> _The problem_:
Exact copies of the lines from the one with "The image size" through the last line of the entries, and no pictures, make up the answer.

== == ==

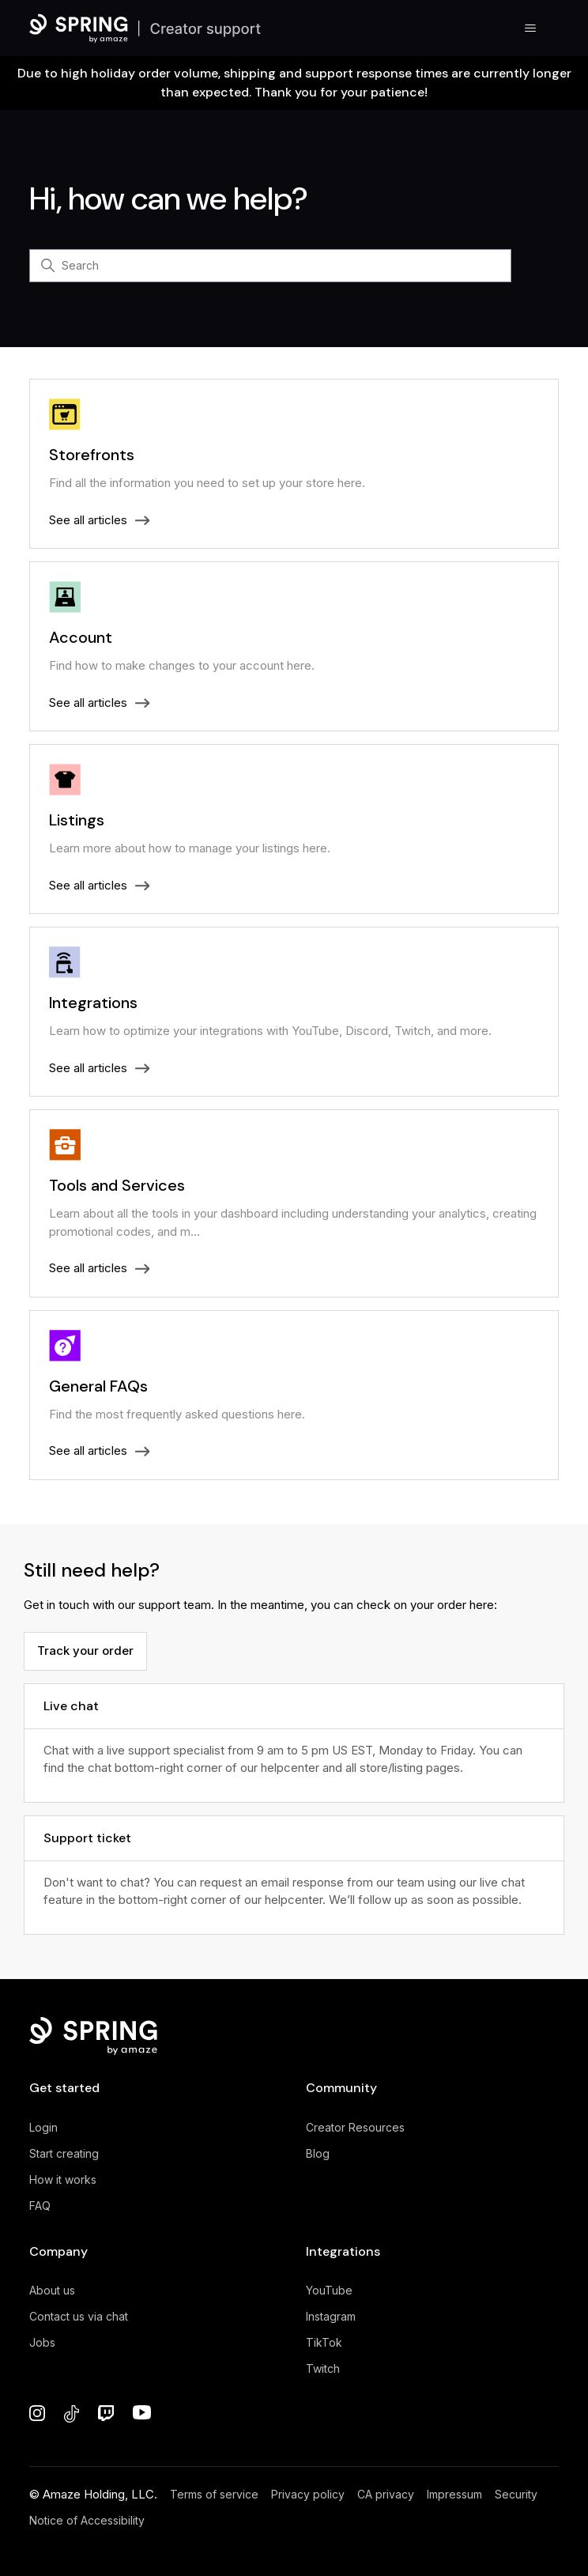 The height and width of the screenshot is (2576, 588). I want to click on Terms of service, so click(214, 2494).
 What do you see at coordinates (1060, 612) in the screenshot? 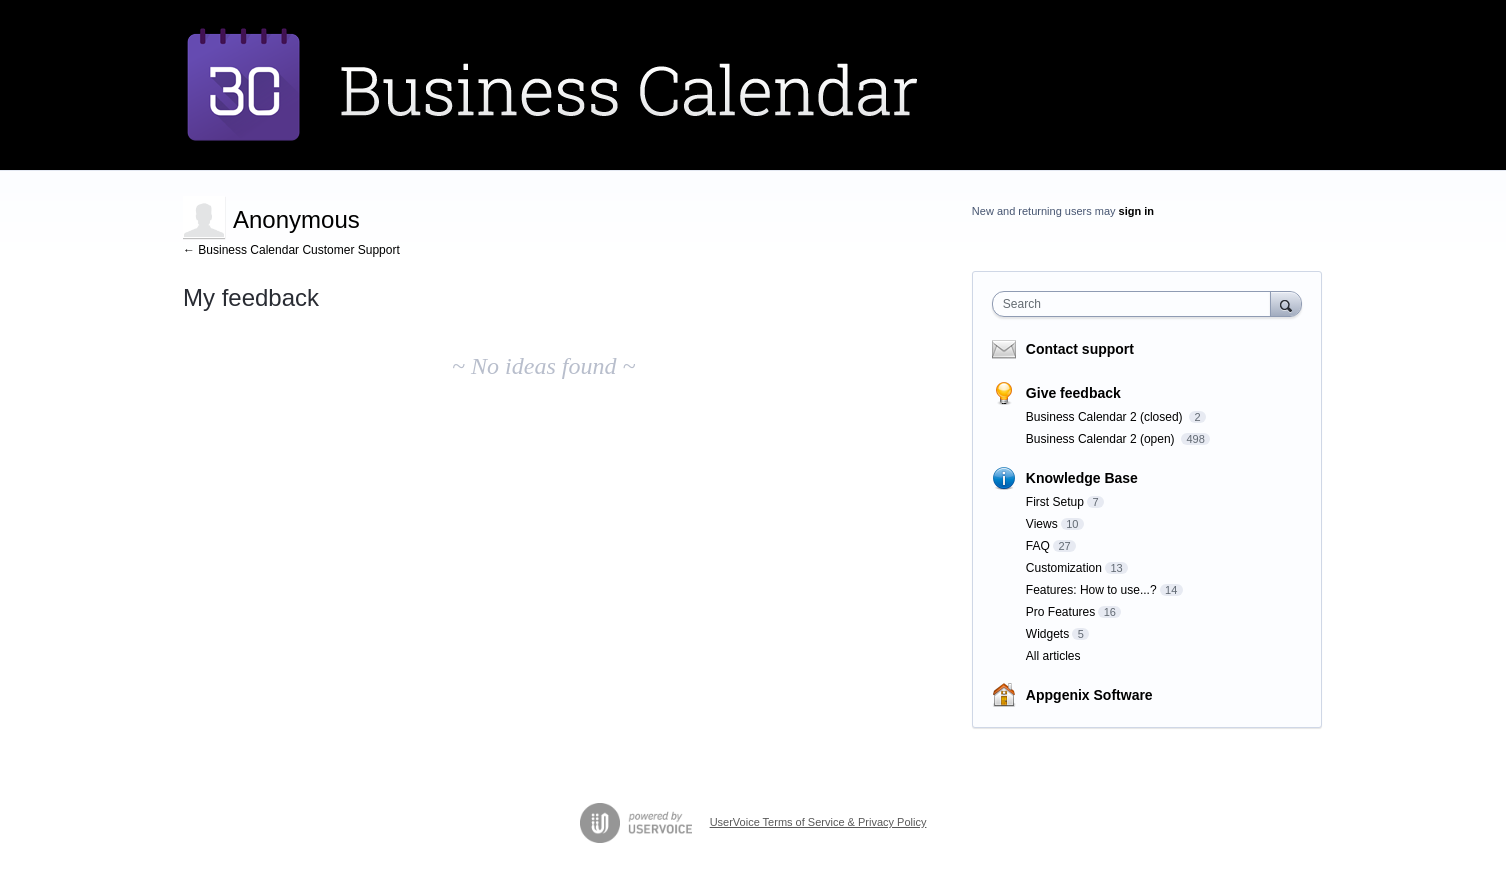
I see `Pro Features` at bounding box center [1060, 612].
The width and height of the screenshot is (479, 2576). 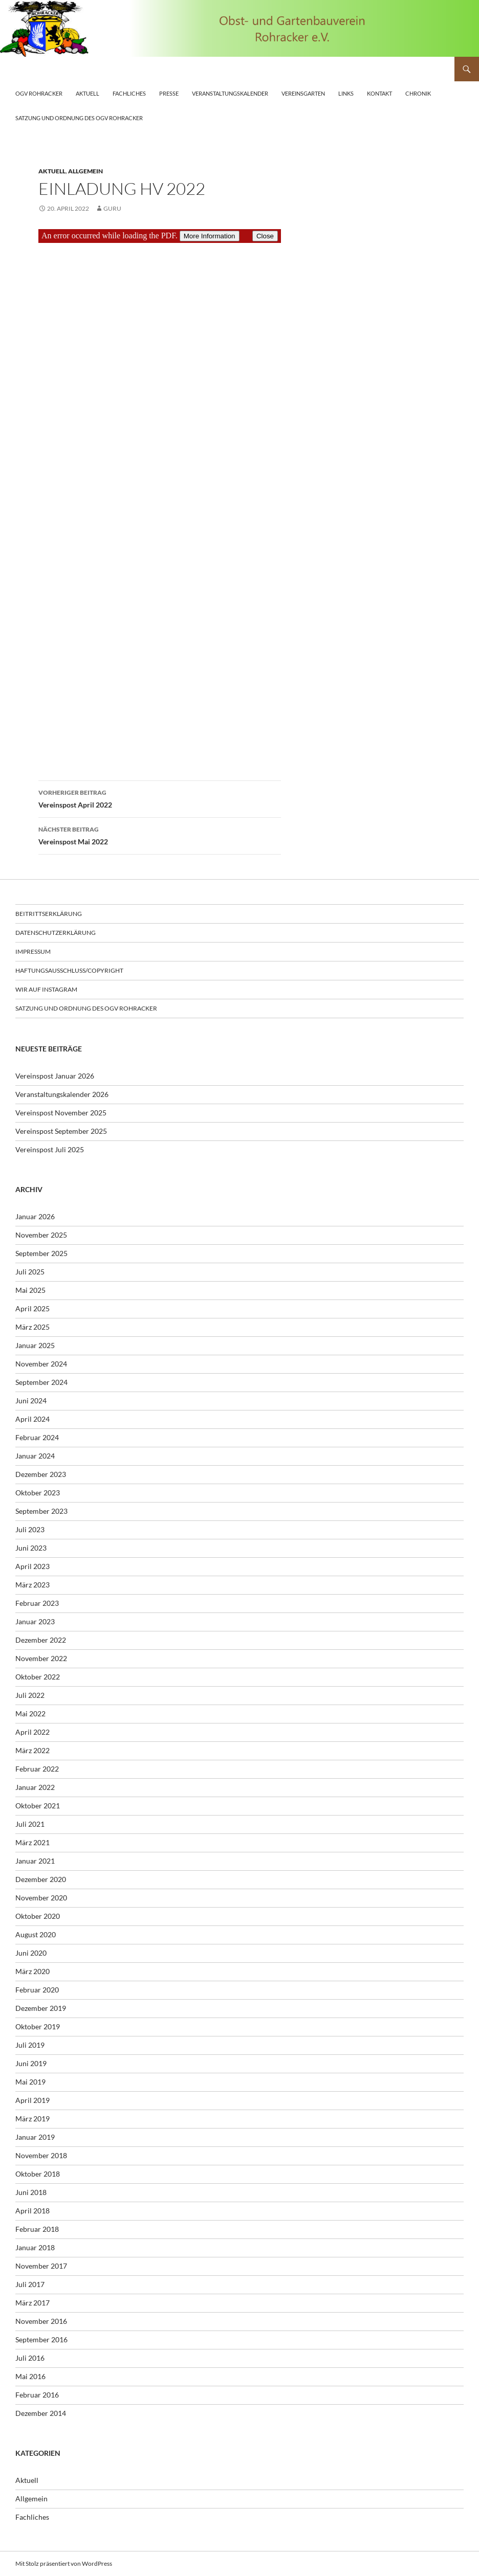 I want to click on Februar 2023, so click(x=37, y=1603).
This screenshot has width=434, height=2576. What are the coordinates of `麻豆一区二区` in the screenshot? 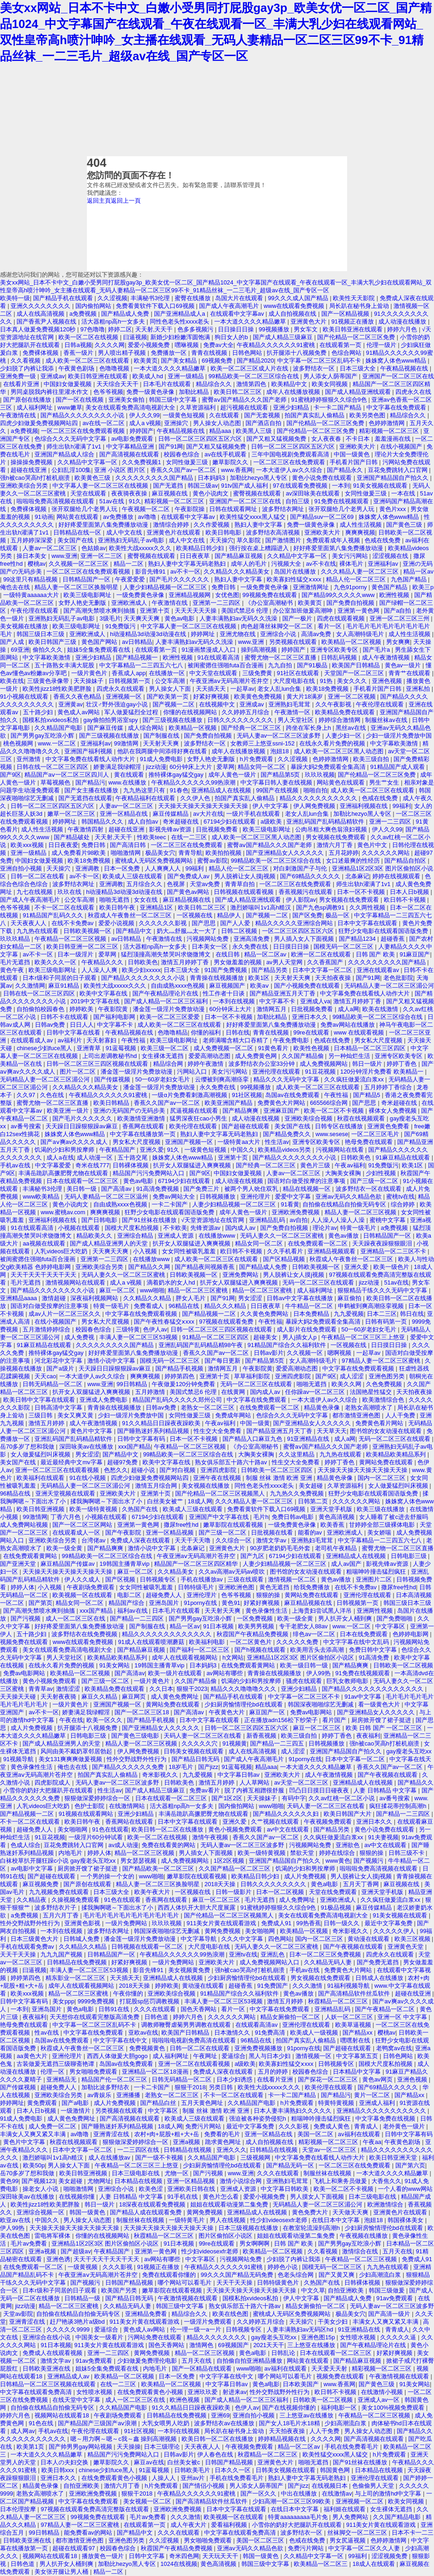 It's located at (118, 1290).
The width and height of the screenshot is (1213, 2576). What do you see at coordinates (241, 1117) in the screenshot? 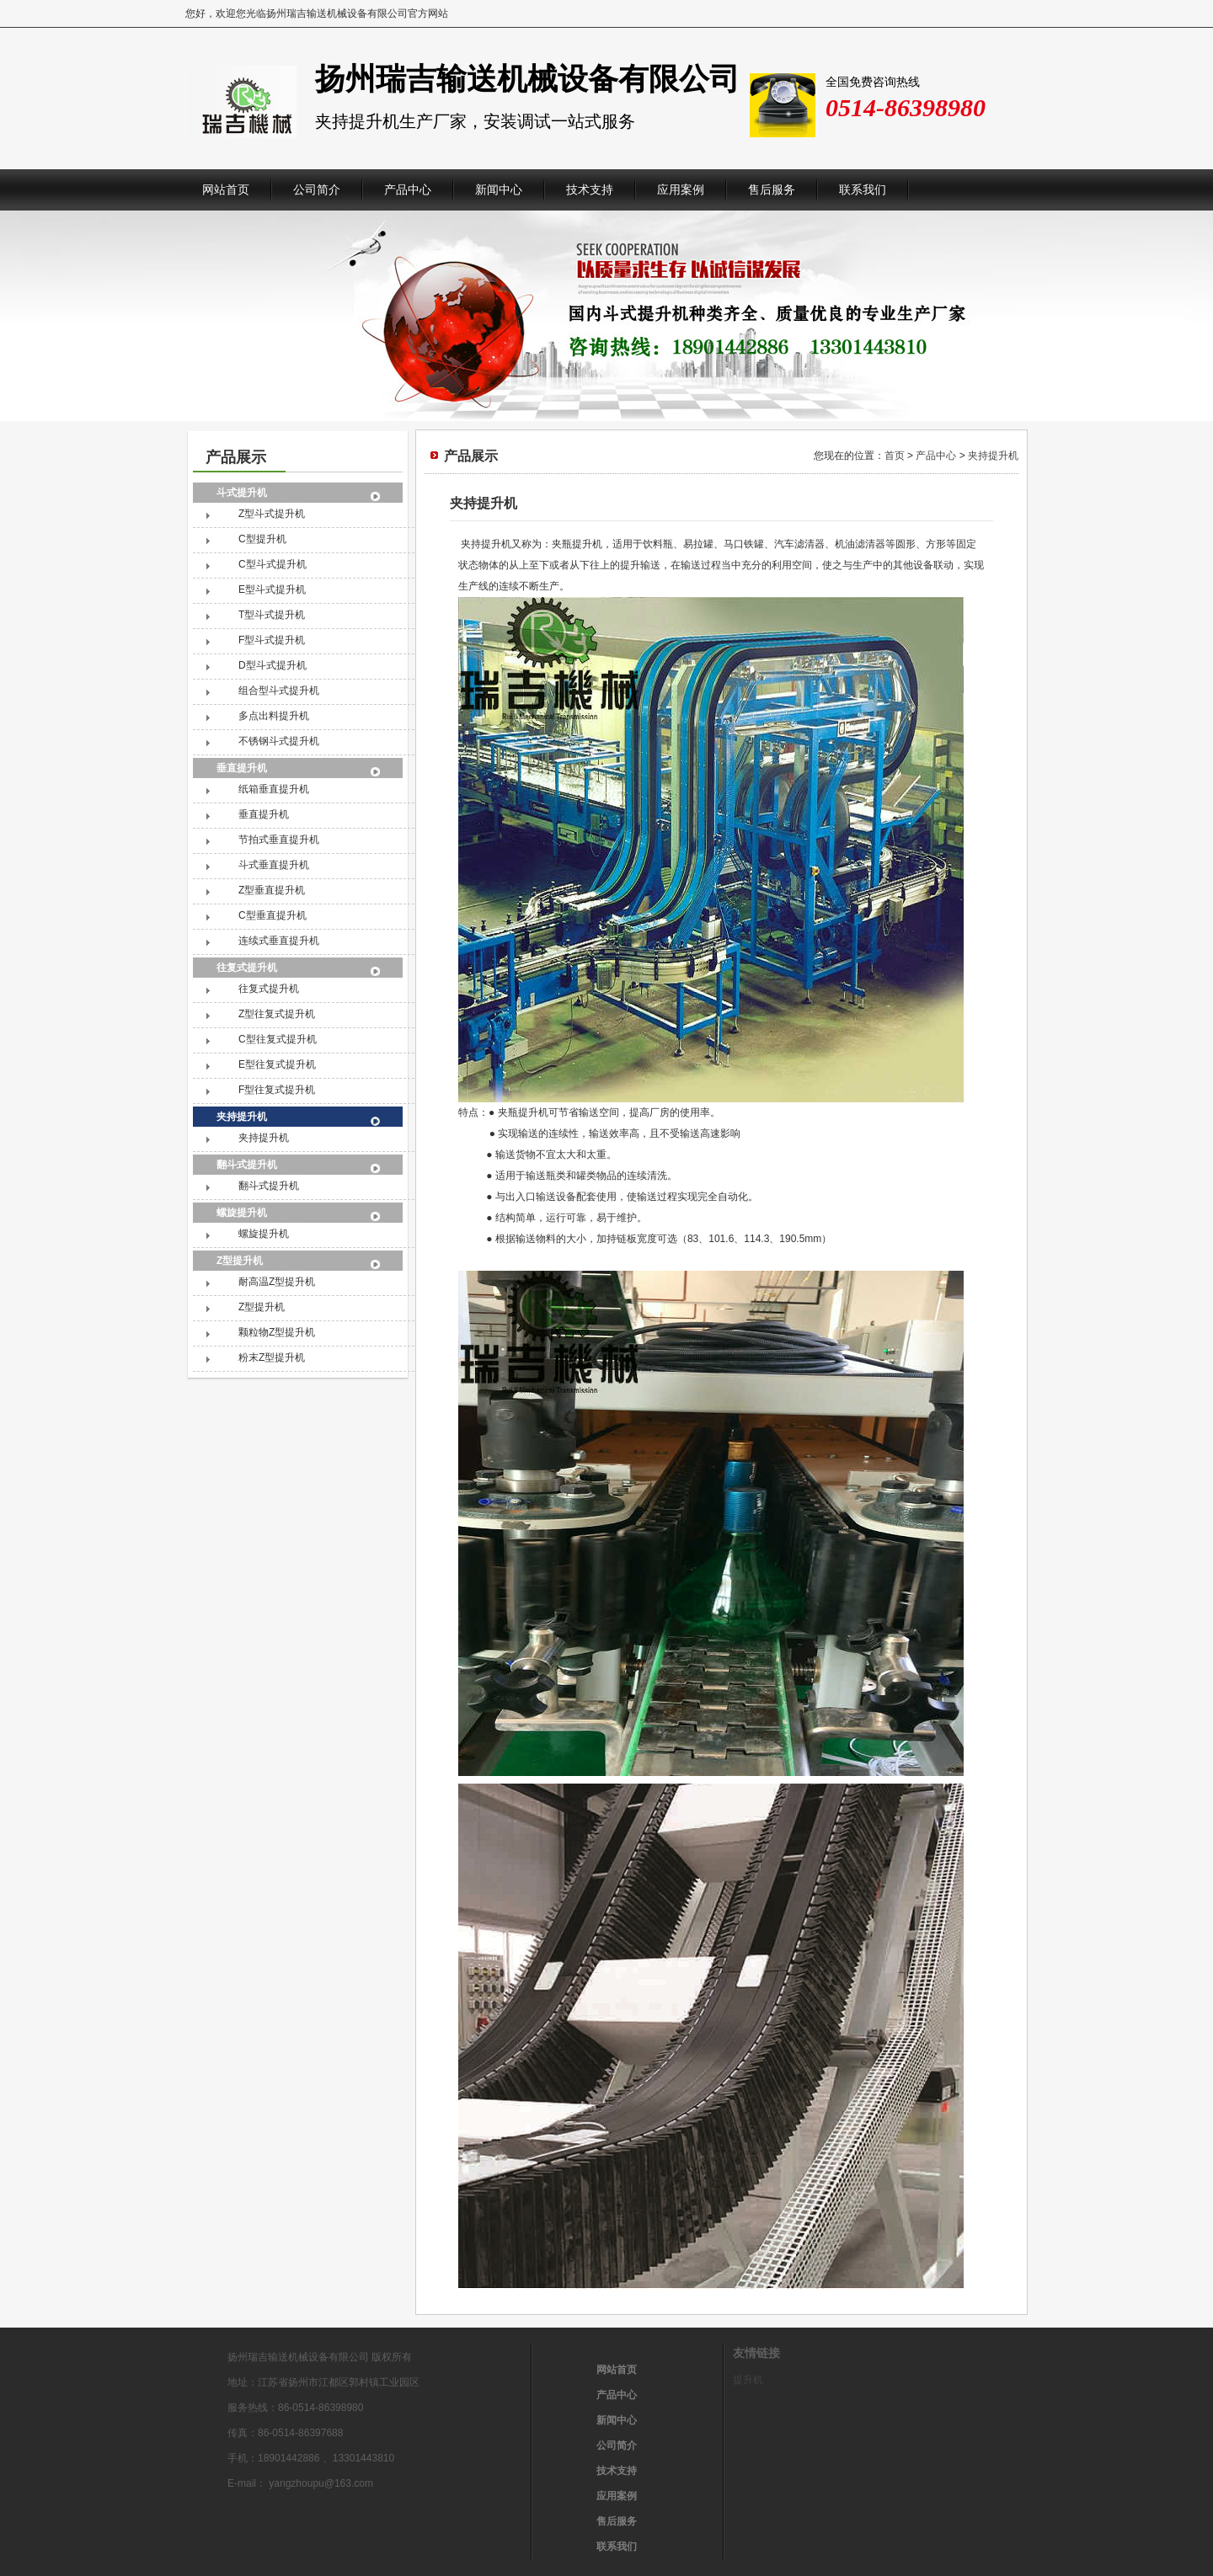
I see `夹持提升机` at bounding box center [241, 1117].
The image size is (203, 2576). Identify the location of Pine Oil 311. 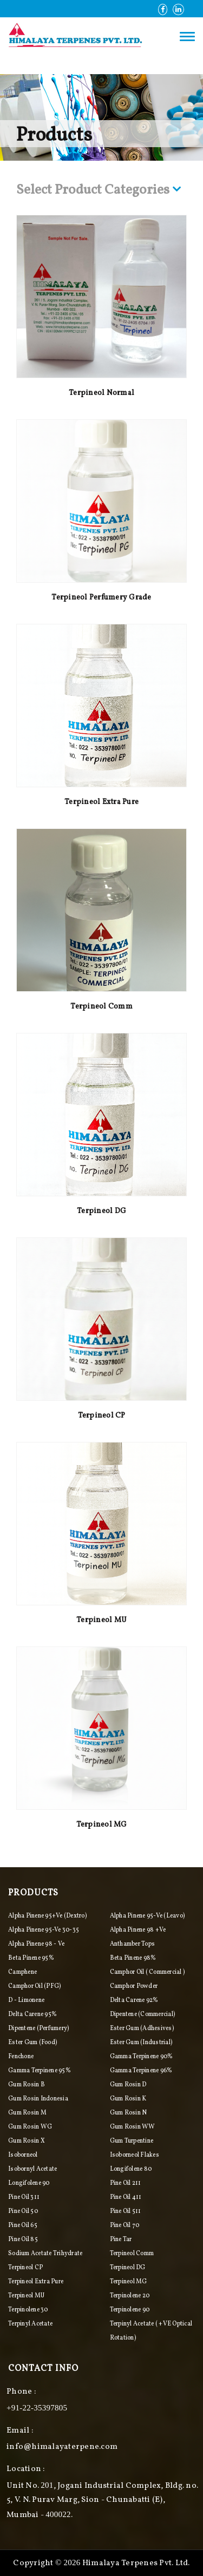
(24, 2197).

== == ==

> _Reply to the task_:
The image size is (203, 2576). Identify the location of Pine Oil 311. 
(24, 2197).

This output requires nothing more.